■ Task statement: Set down the entries again word for word, without any of the images.

■ Excerpted records:
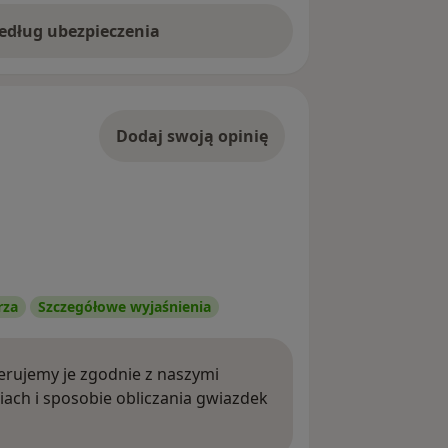
według ubezpieczenia
Dodaj swoją opinię
rza
Szczegółowe wyjaśnienia
rujemy je zgodnie z naszymi
iach i sposobie obliczania gwiazdek
ięcej o opiniach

■ Your response:
według ubezpieczenia
Dodaj swoją opinię
rza
Szczegółowe wyjaśnienia
rujemy je zgodnie z naszymi
iach i sposobie obliczania gwiazdek
ięcej o opiniach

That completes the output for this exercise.